● **Work order**
With the pictures omitted, write out all of the listing exactly.

==== Source data ====

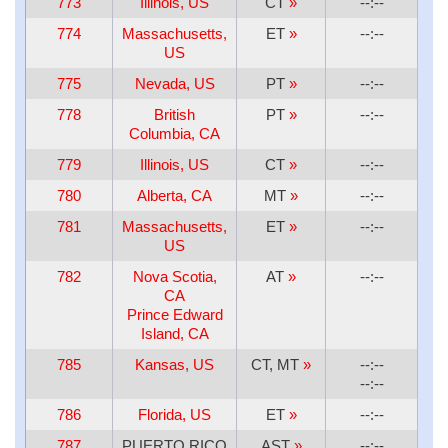
773
Illinois, US
CT
»
--:--
774
Massachusetts,
ET
»
--:--
US
775
Nevada, US
PT
»
--:--
778
British
PT
»
--:--
Columbia, CA
779
Illinois, US
CT
»
--:--
780
Alberta, CA
MT
»
--:--
781
Massachusetts,
ET
»
--:--
US
782
Nova Scotia,
AT
»
--:--
CA
Prince Edward
Island, CA
785
Kansas, US
CT, MT
»
--:--
--:--
786
Florida, US
ET
»
--:--
787
PUERTO RICO
AST
»
--:--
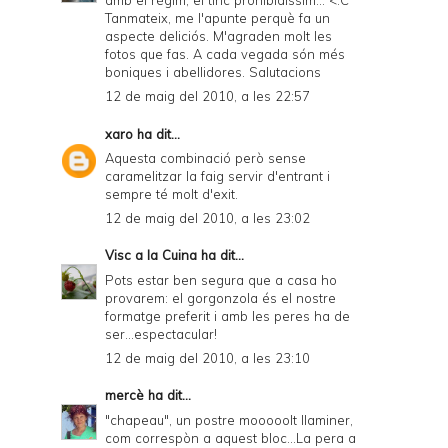
Tanmateix, me l'apunte perquè fa un
aspecte deliciós. M'agraden molt les
fotos que fas. A cada vegada són més
boniques i abellidores. Salutacions
12 de maig del 2010, a les 22:57
xaro
ha dit...
Aquesta combinació però sense
caramelitzar la faig servir d'entrant i
sempre té molt d'exit.
12 de maig del 2010, a les 23:02
Visc a la Cuina
ha dit...
Pots estar ben segura que a casa ho
provarem: el gorgonzola és el nostre
formatge preferit i amb les peres ha de
ser...espectacular!
12 de maig del 2010, a les 23:10
mercè
ha dit...
"chapeau", un postre mooooolt llaminer,
com correspòn a aquest bloc...La pera a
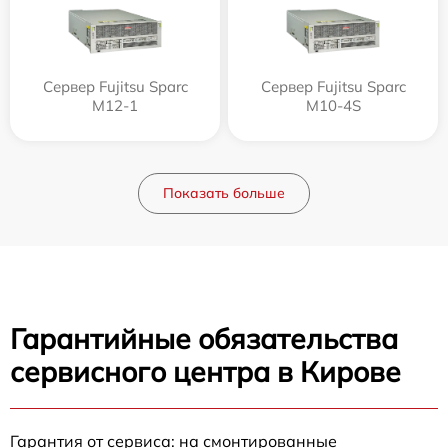
Сервер Fujitsu Sparc
Сервер Fujitsu Sparc
M12-1
M10-4S
Показать больше
Гарантийные обязательства
сервисного центра в Кирове
Гарантия от сервиса: на смонтированные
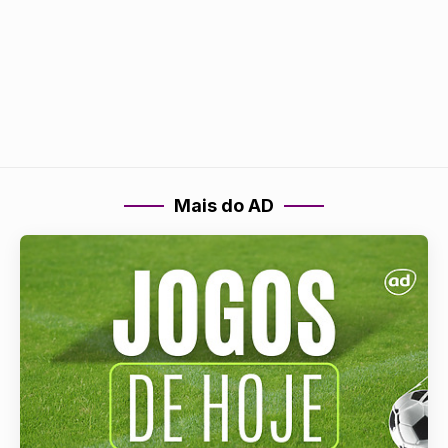
Mais do AD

====

● **Finished task**
773
Illinois, US
CT
»
--:--
774
Massachusetts,
ET
»
--:--
US
775
Nevada, US
PT
»
--:--
778
British
PT
»
--:--
Columbia, CA
779
Illinois, US
CT
»
--:--
780
Alberta, CA
MT
»
--:--
781
Massachusetts,
ET
»
--:--
US
782
Nova Scotia,
AT
»
--:--
CA
Prince Edward
Island, CA
785
Kansas, US
CT, MT
»
--:--
--:--
786
Florida, US
ET
»
--:--
787
PUERTO RICO
AST
»
--:--
Tanmateix, me l'apunte perquè fa un
aspecte deliciós. M'agraden molt les
fotos que fas. A cada vegada són més
boniques i abellidores. Salutacions
12 de maig del 2010, a les 22:57
xaro
ha dit...
Aquesta combinació però sense
caramelitzar la faig servir d'entrant i
sempre té molt d'exit.
12 de maig del 2010, a les 23:02
Visc a la Cuina
ha dit...
Pots estar ben segura que a casa ho
provarem: el gorgonzola és el nostre
formatge preferit i amb les peres ha de
ser...espectacular!
12 de maig del 2010, a les 23:10
mercè
ha dit...
"chapeau", un postre mooooolt llaminer,
com correspòn a aquest bloc...La pera a
Сервер Fujitsu Sparc
Сервер Fujitsu Sparc
M12-1
M10-4S
Показать больше
Гарантийные обязательства
сервисного центра в Кирове
Гарантия от сервиса: на смонтированные
Mais do AD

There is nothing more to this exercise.